With the Tokyo 2020 Paralympics rapidly approaching, recent public interest in parasports is taking it to the next level. This is one reason we were interested in talking to para-athlete Saki Takakuwa—a graduate of Keio University who has competed for Japan over many years—to get her impressions on British parasports, many events of which the British para-athletes are among the leading lights, as well as her insights on the differences with Japan in terms of the environment and awareness levels associated with parasports in the UK, the history of these transformations, and her expectations for Tokyo 2020.
Changes I perceive in the environment surrounding parasports from my many years of involvement
According to Ms.Takakuwa, “Dramatic changes have been seen in the Paralympics since around the time of Beijing 2008, with the UK priding itself on being the starting point for accelerating these changes, prompted by the massive success of the London 2012 Games. In this context, it would greatly please me to see the profile and enjoyment of parasports increase significantly in Japan.”
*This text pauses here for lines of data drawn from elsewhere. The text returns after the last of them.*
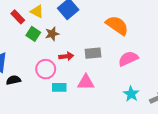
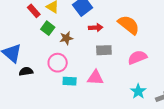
brown star: (52, 34) -> (66, 38), moved
red arrow: (66, 56) -> (96, 28), moved

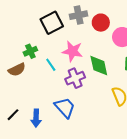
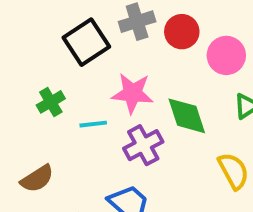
cyan line: (51, 65) -> (93, 124), turned -56
brown semicircle: (17, 70) -> (37, 179), moved

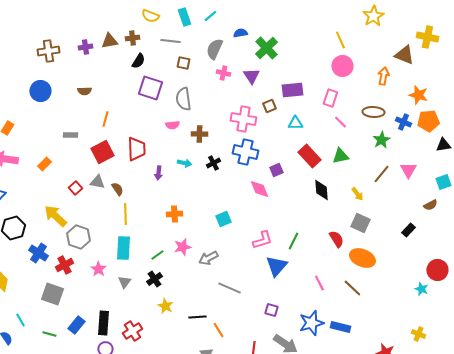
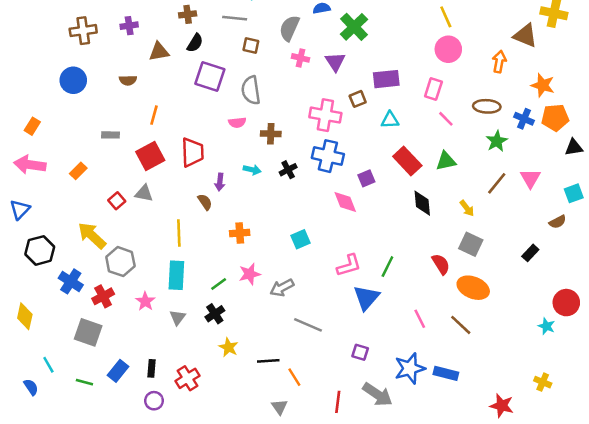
brown triangle: (109, 41) -> (159, 52), moved
brown semicircle: (117, 189) -> (205, 202), moved
black rectangle: (103, 323) -> (152, 368), size x0.6

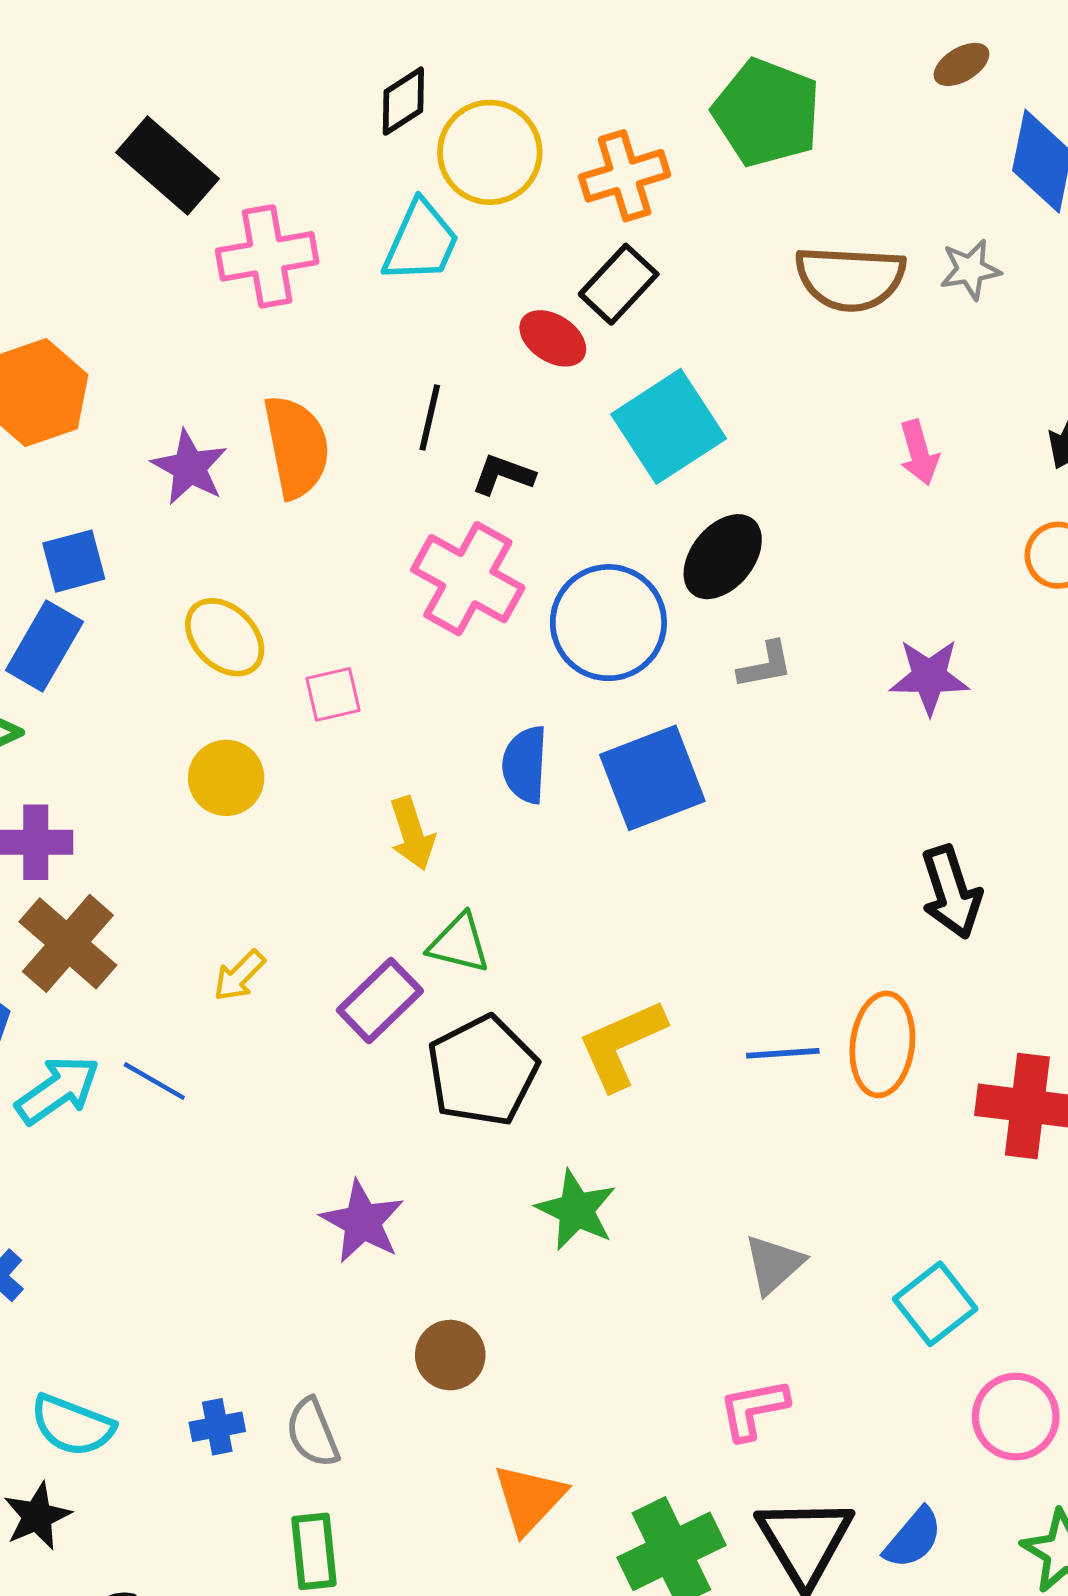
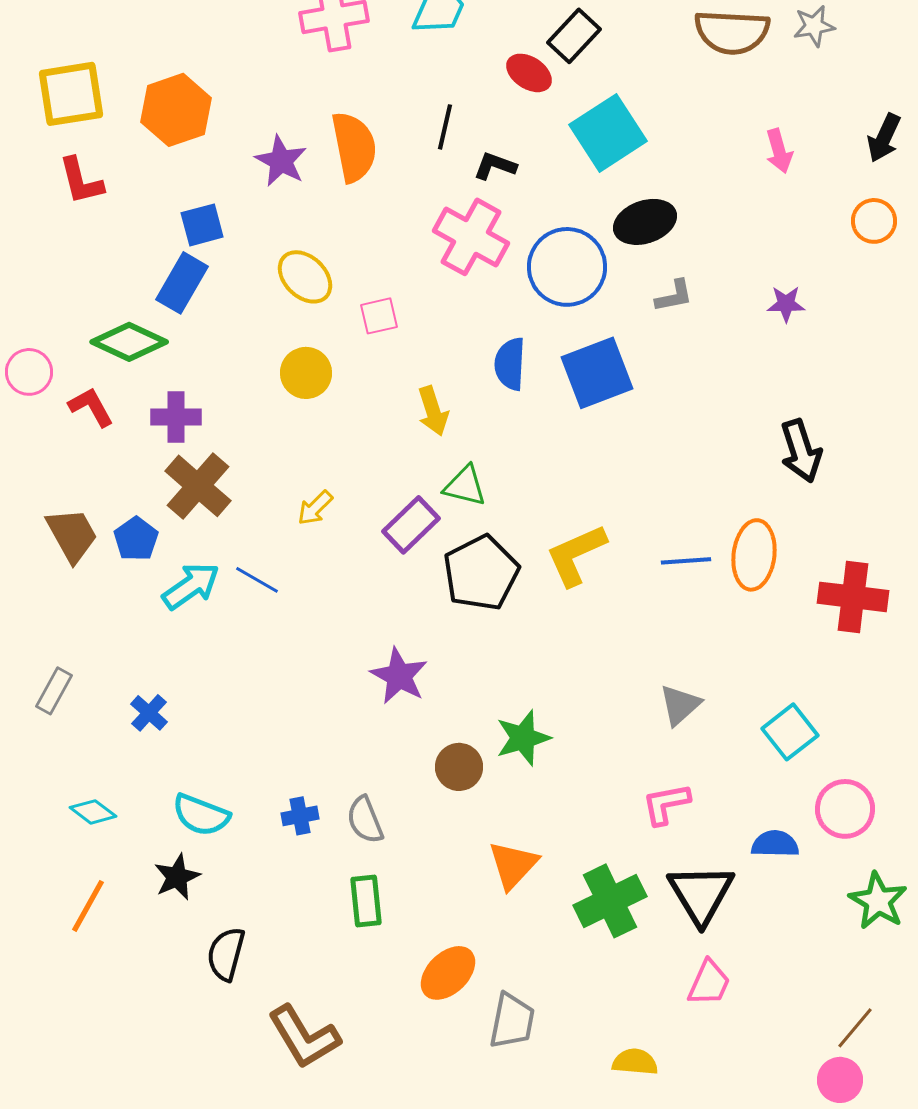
black ellipse: (723, 557) -> (645, 222), turned 32
purple star: (929, 677) -> (786, 304), size x0.7
green star: (576, 1210) -> (523, 738), moved, turned 30
blue semicircle: (913, 1538) -> (775, 844), moved, turned -129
These are the words of Saki Takakuwa, who competed at the London 2012 Games, where she finished 7th in both the 100m and 200m T44 sprints. Ms.Takakuwa self-effacingly refers to these successes as, “beginner’s luck.” Yet, she was back in the finals at Rio 2016, maintaining her successful streak of results with an 8th place finish in the 100m, 7th in the 200m, and a spectacular 5th in the long jump.
“I got my start in para-athletics around the time of the Beijing 2008 Games. Back then, parasports were just entering a transitional period, with peripheral circumstances undergoing gradual changes. Before this, there was a time when parasports were regarded as being on a par with rehabilitation, and it seems that many of my senior peers struggled back then, including having to pay their own expenses to participate in events away from home. For example, only since the 2014 Asian Para Games (Incheon, South Korea) have para-athletes been able to use multi-support houses, which are located away from the athletes’ village and offer various support to teams, including meals and conditioning.
Another change is that now parasports are being broadcast on TV, with coverage slowly but surely becoming more extensive. As an interested party, I am experiencing these transformations firsthand.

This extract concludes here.